Stored data
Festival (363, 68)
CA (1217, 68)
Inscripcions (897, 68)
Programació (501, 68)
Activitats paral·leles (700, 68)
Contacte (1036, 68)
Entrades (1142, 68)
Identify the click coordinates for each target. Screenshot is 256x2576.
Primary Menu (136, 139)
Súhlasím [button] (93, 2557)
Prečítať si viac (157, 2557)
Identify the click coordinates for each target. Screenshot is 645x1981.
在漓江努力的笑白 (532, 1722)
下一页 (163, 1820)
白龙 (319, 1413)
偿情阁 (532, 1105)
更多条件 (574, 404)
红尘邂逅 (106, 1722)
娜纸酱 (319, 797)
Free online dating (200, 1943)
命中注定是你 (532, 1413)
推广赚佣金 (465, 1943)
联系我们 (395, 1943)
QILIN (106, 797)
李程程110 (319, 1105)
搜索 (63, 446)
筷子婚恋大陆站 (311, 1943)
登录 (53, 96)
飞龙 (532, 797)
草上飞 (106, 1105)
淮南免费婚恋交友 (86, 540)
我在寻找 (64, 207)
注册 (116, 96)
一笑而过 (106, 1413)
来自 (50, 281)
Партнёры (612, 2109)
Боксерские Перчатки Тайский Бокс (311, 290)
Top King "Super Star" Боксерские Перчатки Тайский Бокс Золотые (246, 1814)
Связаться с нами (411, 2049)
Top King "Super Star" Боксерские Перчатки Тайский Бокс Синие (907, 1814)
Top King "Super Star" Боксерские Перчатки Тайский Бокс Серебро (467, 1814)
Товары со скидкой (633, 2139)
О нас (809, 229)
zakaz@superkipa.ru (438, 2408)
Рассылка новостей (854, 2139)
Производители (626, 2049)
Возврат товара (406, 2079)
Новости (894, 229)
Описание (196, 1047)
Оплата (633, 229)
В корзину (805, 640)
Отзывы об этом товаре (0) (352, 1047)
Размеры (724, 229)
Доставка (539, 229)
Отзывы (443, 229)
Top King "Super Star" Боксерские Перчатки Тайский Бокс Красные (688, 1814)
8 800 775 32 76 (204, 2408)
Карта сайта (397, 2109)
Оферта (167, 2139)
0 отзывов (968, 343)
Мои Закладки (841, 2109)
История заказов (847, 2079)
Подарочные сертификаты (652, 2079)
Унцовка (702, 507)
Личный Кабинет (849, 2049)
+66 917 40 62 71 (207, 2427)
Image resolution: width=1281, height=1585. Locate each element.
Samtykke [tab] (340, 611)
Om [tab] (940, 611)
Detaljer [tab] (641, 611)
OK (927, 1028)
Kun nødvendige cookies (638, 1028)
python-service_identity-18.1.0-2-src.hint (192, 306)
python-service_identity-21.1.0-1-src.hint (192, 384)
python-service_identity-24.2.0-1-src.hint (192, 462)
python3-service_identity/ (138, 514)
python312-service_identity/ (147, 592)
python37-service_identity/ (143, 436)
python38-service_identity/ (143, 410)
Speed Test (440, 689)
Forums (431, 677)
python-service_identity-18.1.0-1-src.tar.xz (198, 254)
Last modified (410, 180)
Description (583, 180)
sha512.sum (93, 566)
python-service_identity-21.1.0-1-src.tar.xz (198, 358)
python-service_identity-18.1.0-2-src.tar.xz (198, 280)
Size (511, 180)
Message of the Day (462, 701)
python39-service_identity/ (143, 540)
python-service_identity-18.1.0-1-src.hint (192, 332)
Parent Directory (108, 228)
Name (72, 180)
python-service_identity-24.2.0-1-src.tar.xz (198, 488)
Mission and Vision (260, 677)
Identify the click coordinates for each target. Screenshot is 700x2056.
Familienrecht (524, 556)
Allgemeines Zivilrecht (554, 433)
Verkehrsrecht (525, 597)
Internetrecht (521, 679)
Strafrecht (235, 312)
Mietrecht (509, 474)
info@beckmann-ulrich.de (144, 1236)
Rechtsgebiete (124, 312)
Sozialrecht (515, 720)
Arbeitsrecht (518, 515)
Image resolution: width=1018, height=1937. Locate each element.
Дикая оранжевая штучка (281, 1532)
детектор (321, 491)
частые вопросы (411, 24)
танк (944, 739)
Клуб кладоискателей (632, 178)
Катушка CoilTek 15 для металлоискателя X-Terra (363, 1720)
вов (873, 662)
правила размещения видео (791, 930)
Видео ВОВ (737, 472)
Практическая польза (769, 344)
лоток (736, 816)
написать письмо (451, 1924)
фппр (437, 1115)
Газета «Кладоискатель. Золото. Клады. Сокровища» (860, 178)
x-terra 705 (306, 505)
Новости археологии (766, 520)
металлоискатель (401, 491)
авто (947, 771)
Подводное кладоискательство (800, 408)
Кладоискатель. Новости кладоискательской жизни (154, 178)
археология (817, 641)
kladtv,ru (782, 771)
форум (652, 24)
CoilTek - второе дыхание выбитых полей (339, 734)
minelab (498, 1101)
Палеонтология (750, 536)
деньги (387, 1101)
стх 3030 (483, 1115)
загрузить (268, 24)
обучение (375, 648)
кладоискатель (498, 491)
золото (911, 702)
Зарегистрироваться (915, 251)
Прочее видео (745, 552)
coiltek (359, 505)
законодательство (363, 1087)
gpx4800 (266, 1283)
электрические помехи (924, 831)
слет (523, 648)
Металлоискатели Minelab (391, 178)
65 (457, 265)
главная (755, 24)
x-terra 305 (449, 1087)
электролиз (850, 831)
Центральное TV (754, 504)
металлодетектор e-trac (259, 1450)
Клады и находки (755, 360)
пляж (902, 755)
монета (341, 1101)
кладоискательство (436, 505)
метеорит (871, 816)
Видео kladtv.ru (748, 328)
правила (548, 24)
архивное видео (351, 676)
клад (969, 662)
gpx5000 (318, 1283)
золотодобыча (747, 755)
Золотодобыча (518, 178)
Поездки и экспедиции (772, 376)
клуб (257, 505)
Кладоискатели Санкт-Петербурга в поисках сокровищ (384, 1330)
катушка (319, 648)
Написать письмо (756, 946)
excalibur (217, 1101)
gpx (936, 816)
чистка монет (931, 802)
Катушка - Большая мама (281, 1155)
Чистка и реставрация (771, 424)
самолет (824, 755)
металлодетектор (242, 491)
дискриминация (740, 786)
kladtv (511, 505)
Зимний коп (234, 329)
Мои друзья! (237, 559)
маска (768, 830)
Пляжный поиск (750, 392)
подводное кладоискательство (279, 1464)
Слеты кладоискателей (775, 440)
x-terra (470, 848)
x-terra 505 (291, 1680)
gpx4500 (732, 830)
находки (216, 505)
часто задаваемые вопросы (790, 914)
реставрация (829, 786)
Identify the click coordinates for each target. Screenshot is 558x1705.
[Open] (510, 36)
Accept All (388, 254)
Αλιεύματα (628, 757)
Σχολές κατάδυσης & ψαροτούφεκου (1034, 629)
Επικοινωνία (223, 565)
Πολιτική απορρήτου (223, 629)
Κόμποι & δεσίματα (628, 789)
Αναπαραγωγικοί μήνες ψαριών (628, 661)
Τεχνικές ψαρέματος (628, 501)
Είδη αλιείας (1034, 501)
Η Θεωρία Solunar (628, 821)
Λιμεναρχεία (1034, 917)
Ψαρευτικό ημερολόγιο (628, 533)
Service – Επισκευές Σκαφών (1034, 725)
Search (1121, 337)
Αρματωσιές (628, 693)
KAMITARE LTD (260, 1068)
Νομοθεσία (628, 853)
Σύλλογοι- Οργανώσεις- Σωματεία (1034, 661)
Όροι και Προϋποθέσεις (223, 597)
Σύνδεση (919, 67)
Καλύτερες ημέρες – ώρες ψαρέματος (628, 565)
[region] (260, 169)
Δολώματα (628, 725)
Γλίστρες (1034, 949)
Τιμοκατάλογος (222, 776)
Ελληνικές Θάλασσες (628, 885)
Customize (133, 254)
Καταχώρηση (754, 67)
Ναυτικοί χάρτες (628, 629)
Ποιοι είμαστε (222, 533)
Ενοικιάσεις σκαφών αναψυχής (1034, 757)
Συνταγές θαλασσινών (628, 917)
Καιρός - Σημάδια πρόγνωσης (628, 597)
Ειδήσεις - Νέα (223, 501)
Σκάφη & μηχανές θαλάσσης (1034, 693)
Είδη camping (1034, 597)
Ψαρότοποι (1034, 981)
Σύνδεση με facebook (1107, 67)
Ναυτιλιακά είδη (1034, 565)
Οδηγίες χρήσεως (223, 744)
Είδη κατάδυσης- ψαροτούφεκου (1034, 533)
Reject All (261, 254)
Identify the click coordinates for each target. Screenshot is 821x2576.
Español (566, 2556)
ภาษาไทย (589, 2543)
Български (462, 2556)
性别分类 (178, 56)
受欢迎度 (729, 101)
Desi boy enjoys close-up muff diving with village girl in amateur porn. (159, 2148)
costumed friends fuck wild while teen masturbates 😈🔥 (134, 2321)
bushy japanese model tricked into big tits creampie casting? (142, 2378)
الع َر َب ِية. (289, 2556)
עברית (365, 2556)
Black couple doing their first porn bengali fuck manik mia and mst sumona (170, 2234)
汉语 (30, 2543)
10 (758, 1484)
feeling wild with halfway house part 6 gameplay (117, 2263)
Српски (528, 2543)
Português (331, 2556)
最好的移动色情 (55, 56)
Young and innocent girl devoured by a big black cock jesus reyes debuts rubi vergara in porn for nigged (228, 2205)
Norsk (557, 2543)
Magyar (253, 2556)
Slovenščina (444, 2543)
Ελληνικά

EXERCISE GOAL ▸ Give back exactly the lines above starting at the line where "Last modified (410, 180)" appears and ending at the line where "Arbeitsrecht (518, 515)" appears, both included, with no other lines.

COMPLETED EXERCISE ▸
Last modified (410, 180)
Description (583, 180)
sha512.sum (93, 566)
python-service_identity-21.1.0-1-src.tar.xz (198, 358)
python-service_identity-18.1.0-2-src.tar.xz (198, 280)
Size (511, 180)
Message of the Day (462, 701)
python39-service_identity/ (143, 540)
python-service_identity-18.1.0-1-src.hint (192, 332)
Parent Directory (108, 228)
Name (72, 180)
python-service_identity-24.2.0-1-src.tar.xz (198, 488)
Mission and Vision (260, 677)
Identify the click coordinates for each target. Screenshot is 700x2056.
Familienrecht (524, 556)
Allgemeines Zivilrecht (554, 433)
Verkehrsrecht (525, 597)
Internetrecht (521, 679)
Strafrecht (235, 312)
Mietrecht (509, 474)
info@beckmann-ulrich.de (144, 1236)
Rechtsgebiete (124, 312)
Sozialrecht (515, 720)
Arbeitsrecht (518, 515)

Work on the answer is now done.